I've never really noticed a difference between the level of "heart" between the sexes either. IMHO, that also depends on their training. You do it right and they'll have courage and heart to do things you though were impossible; you get them pinched or get them stuck and they'll never give you an ounce ever again.


----------



## horsesgs (Feb 4, 2013)

i personally like geldings better because they don't mind others getting in their personal space. All mare I've ridden have squealed and even kicked at others so I like my geldings  easy going and I am still very attached to them.


----------



## peppersgirl (Aug 24, 2012)

I have always been a mare lover... I just tend to generally click with them better..

But I feel its a personal preferance, and it does depend on the horse.. I have known geldings I liked, and mares that I hated.. Just seemslike everytime I find one that I want in my herd- it a mare..


----------



## Darrin (Jul 11, 2011)

I'm a gelding person myself but I do like mares, just prefer they belong to someone else. That way when they act mareish I can walk away and come back a different day. That said, if I found a mare that fit all my criteria I would buy her.


----------



## AnrewPL (Jun 3, 2012)

Don’t know about trail riding but a stockman I worked with years ago, and who was also a really good horseman, once said something to me that I have found over the years to ring fairly true in the context of working cattle. 


A stallion is the best and will beat a mare and a gelding hands down every time. But you really have to know what you are doing to deal with a stallion. 
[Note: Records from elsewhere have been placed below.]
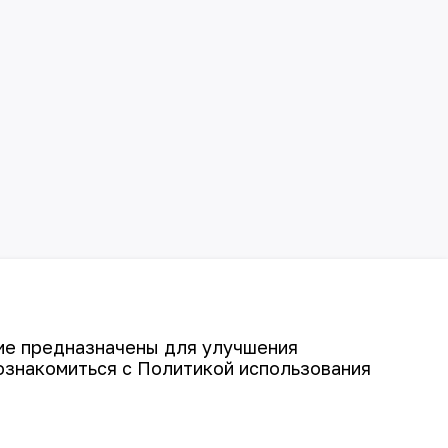
гие предназначены для улучшения
ознакомиться с Политикой использования
©
АО «НГМК»,
2026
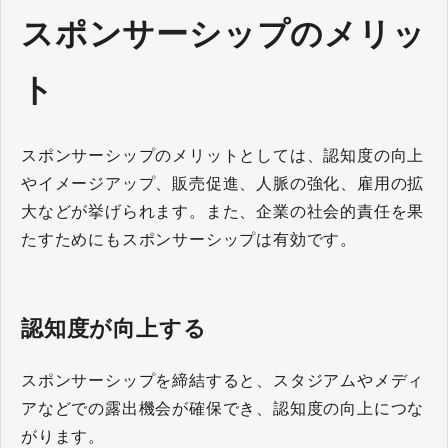
スポンサーシップのメリッ
ト
スポンサーシップのメリットとしては、認知度の向上
やイメージアップ、販売促進、人脈の強化、雇用の拡
大などが挙げられます。また、企業の社会的責任を果
たすためにもスポンサーシップは有効です。
認知度が向上する
スポンサーシップを締結すると、スタジアムやメディ
アなどでの露出機会が確保でき、認知度の向上につな
がります。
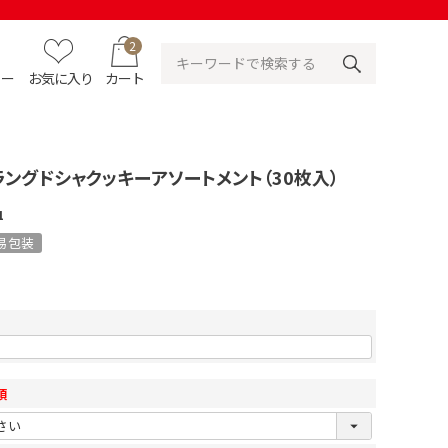
2
ュー
お気に入り
カート
ラングドシャクッキーアソートメント（30枚入）
1
易包装
須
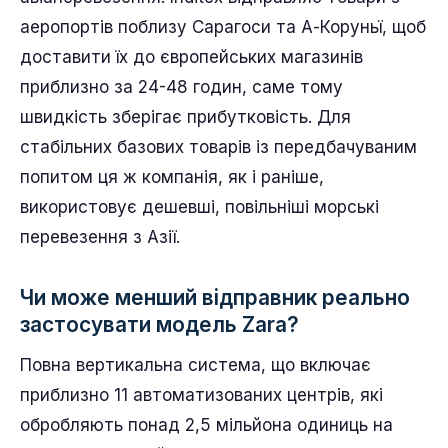
аеропортів поблизу Сарагоси та А-Коруньї, щоб
доставити їх до європейських магазинів
приблизно за 24-48 годин, саме тому
швидкість зберігає прибутковість. Для
стабільних базових товарів із передбачуваним
попитом ця ж компанія, як і раніше,
використовує дешевші, повільніші морські
перевезення з Азії.
Чи може менший відправник реально
застосувати модель Zara?
Повна вертикальна система, що включає
приблизно 11 автоматизованих центрів, які
обробляють понад 2,5 мільйона одиниць на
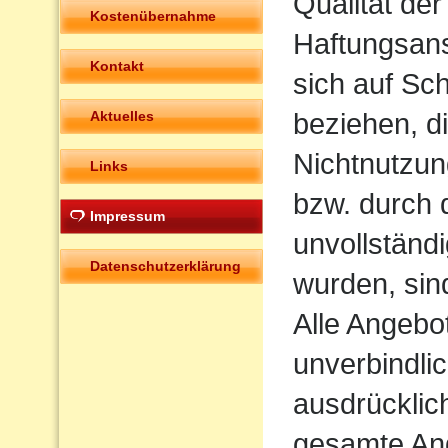
Qualität der
Kostenübernahme
Haftungsans
Kontakt
sich auf Sch
beziehen, d
Aktuelles
Nichtnutzun
Links
bzw. durch 
Impressum
unvollständ
Datenschutzerklärung
wurden, sin
Alle Angebot
unverbindlic
ausdrücklich
gesamte An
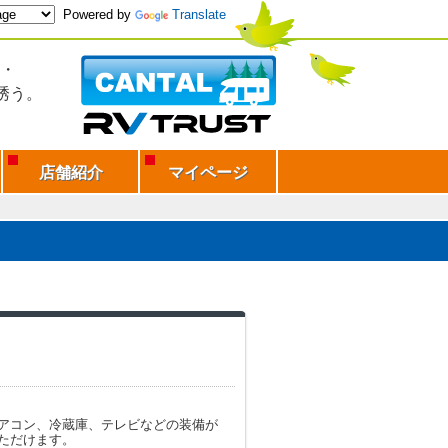
Powered by
Translate
・
誘う。
店舗紹介
マイページ
アコン、冷蔵庫、テレビなどの装備が
ただけます。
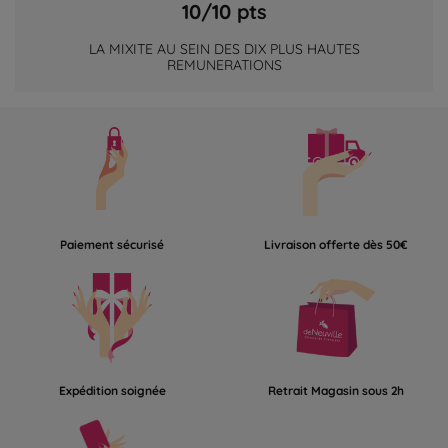
10/10 pts
LA MIXITE AU SEIN DES DIX PLUS HAUTES
REMUNERATIONS
Paiement sécurisé
Livraison offerte dès 50€
Expédition soignée
Retrait Magasin sous 2h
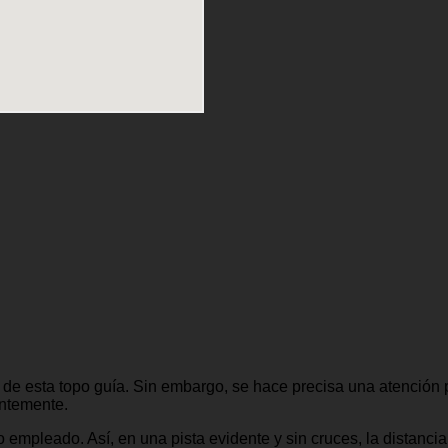
 de esta topo guía. Sin embargo, se hace precisa una atención pa
entemente.
empleado. Así, en una pista evidente y sin cruces, la distanci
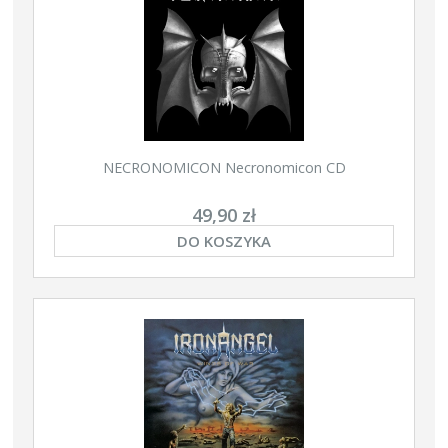
NECRONOMICON Necronomicon CD
49,90 zł
DO KOSZYKA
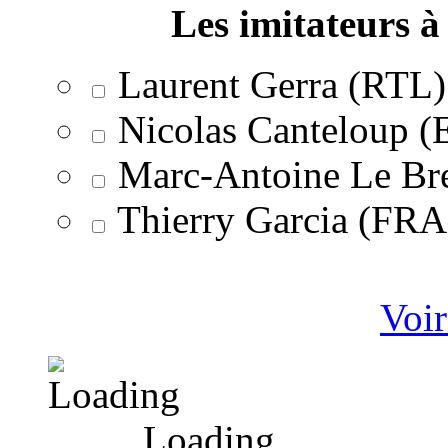
Les imitateurs à 
Laurent Gerra (RTL)
Nicolas Canteloup 
Marc-Antoine Le Br
Thierry Garcia (F
Voir
Loading ...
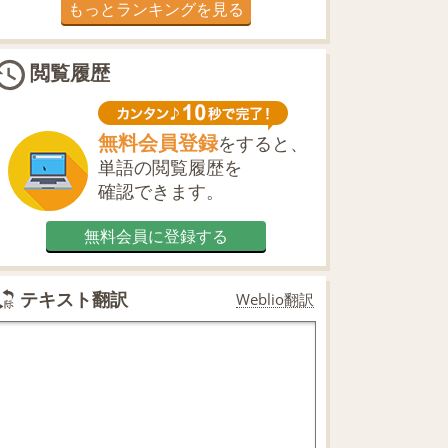
もっとランキングを見る
閲覧履歴
無料会員登録
をすると、
単語の閲覧履歴を
確認できます。
無料会員に登録する
テキスト翻訳
Weblio翻訳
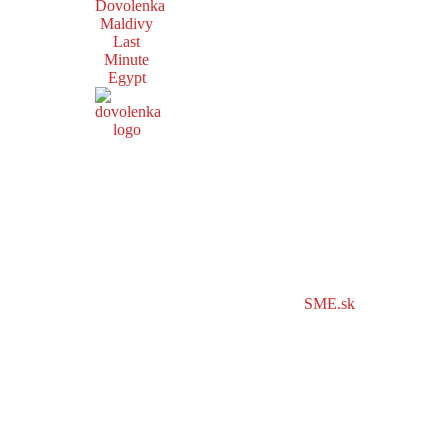
Dovolenka
Maldivy
Last
Minute
Egypt
SME.sk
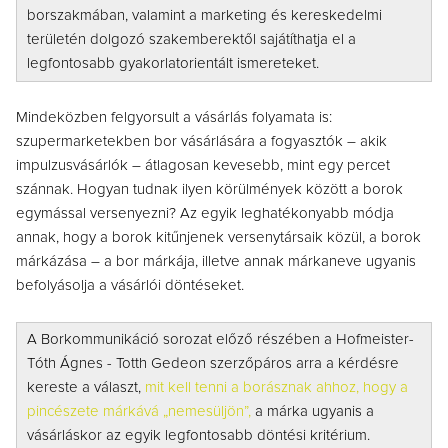
borszakmában, valamint a marketing és kereskedelmi
területén dolgozó szakemberektől sajátíthatja el a
legfontosabb gyakorlatorientált ismereteket.
Mindeközben felgyorsult a vásárlás folyamata is:
szupermarketekben bor vásárlására a fogyasztók – akik
impulzusvásárlók – átlagosan kevesebb, mint egy percet
szánnak. Hogyan tudnak ilyen körülmények között a borok
egymással versenyezni? Az egyik leghatékonyabb módja
annak, hogy a borok kitűnjenek versenytársaik közül, a borok
márkázása – a bor márkája, illetve annak márkaneve ugyanis
befolyásolja a vásárlói döntéseket.
A Borkommunikáció sorozat előző részében a Hofmeister-
Tóth Ágnes - Totth Gedeon szerzőpáros arra a kérdésre
kereste a választ,
mit kell tenni a borásznak ahhoz, hogy a
pincészete márkává „nemesüljön”,
a márka ugyanis a
vásárláskor az egyik legfontosabb döntési kritérium.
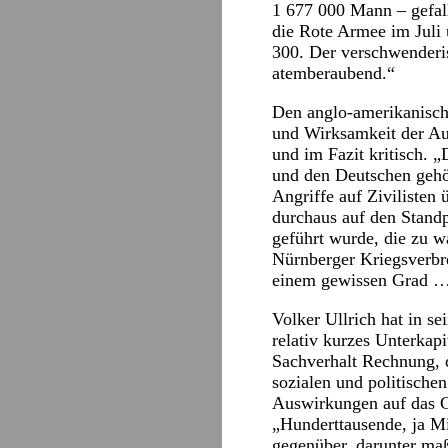
1 677 000 Mann – gefall
die Rote Armee im Juli 
300. Der verschwenderi
atemberaubend.“
Den anglo-amerikanisch
und Wirksamkeit der Auto
und im Fazit kritisch. 
und den Deutschen gehö
Angriffe auf Zivilisten
durchaus auf den Standp
geführt wurde, die zu wa
Nürnberger Kriegsverbr
einem gewissen Grad … 
Volker Ullrich hat in 
relativ kurzes Unterkapi
Sachverhalt Rechnung, 
sozialen und politische
Auswirkungen auf das Ge
„Hunderttausende, ja Mi
gegenüber, darunter maß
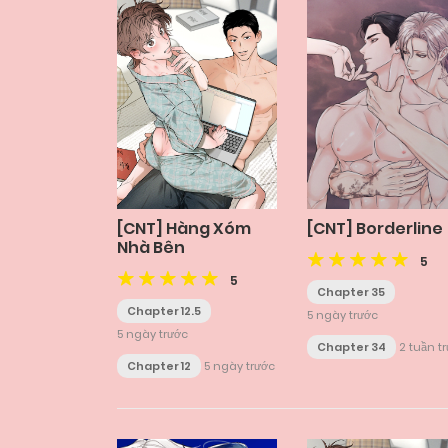
[CNT] Hàng Xóm
[CNT] Borderline
Nhà Bên
5
5
Chapter 35
Chapter 12.5
5 ngày trước
5 ngày trước
Chapter 34
2 tuần t
Chapter 12
5 ngày trước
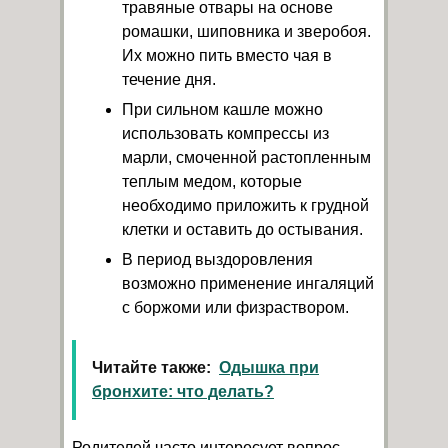
травяные отвары на основе
ромашки, шиповника и зверобоя.
Их можно пить вместо чая в
течение дня.
При сильном кашле можно
использовать компрессы из
марли, смоченной растопленным
теплым медом, которые
необходимо приложить к грудной
клетки и оставить до остывания.
В период выздоровления
возможно применение ингаляций
с боржоми или физраствором.
Читайте также:
Одышка при
бронхите: что делать?
Родителей часто интересует вопрос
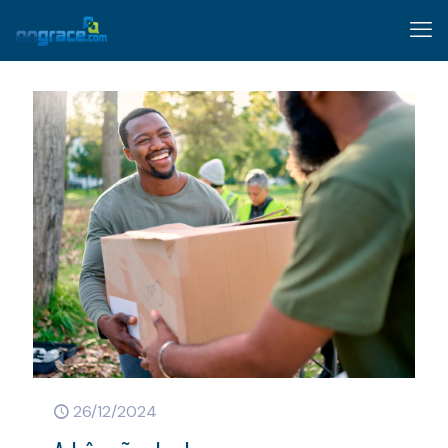
26/12/2024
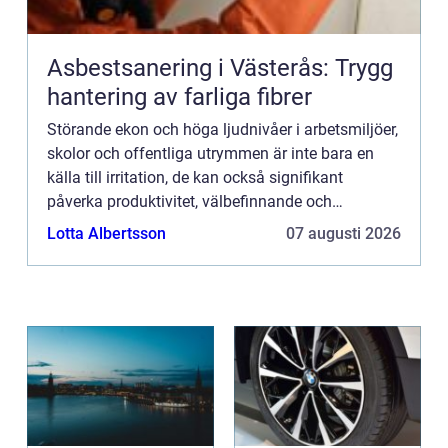
Asbestsanering i Västerås: Trygg
hantering av farliga fibrer
Störande ekon och höga ljudnivåer i arbetsmiljöer,
skolor och offentliga utrymmen är inte bara en
källa till irritation, de kan också signifikant
påverka produktivitet, välbefinnande och
kommunikation. Ljudabsorbenter för tak är
Lotta Albertsson
07 augusti 2026
utvecklade för att ef...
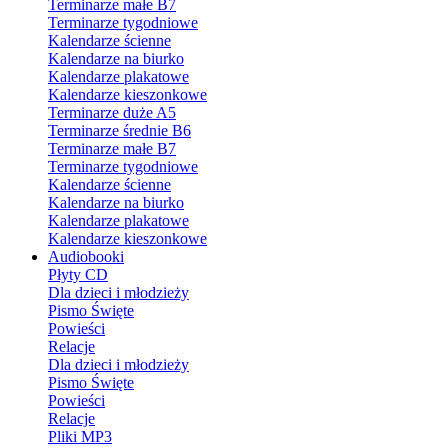
Terminarze małe B7
Terminarze tygodniowe
Kalendarze ścienne
Kalendarze na biurko
Kalendarze plakatowe
Kalendarze kieszonkowe
Terminarze duże A5
Terminarze średnie B6
Terminarze małe B7
Terminarze tygodniowe
Kalendarze ścienne
Kalendarze na biurko
Kalendarze plakatowe
Kalendarze kieszonkowe
Audiobooki
Płyty CD
Dla dzieci i młodzieży
Pismo Święte
Powieści
Relacje
Dla dzieci i młodzieży
Pismo Święte
Powieści
Relacje
Pliki MP3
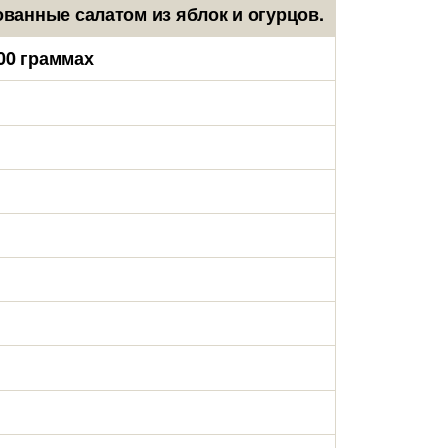
анные салатом из яблок и огурцов.
00 граммах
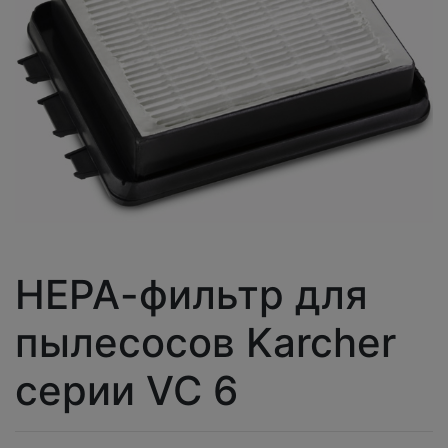
НЕРА-фильтр для
пылесосов Karcher
серии VC 6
On a good day a mare will beat a gelding in her work every time, on a bad day, they might be a handful. You have to know how to convince them not to have a bad day.


Geldings are the most consistent and easy going but on average they probably wont have the aggression as a stallion or a mare. 


So I guess what do you want in a trail horse? That will probably dictate what horse you get.


----------



## its lbs not miles (Sep 1, 2011)

horse happy said:


> I've read that in the past the bedouins of old would only ride into battle on their mares, which I think attests to mares and their determination and worth ethic.


And Knights of old took stallions first. Same work ethic with more power, fight and determination in them. Depends on the kind of fighting you plan to do from horseback. A stallion certainly is the way to go in an outnumbered fight where you don't plan to run away (so they work equally well in a fight where numbers are in your favor).
I may own only mares now, but my riding preference can't alter reality. Not much competes with a stallion when it's blood is up. They'll plow through anything (or at least attempt to) and fight anything.
Mares "lead" a herd. Stallions defend it. In a close in mounted fight I'd pick a well trained stallion. Like the Lippezzaner stallions of Vienna's Spanish Riding School which are still trained in combat moves, but for show purposed today.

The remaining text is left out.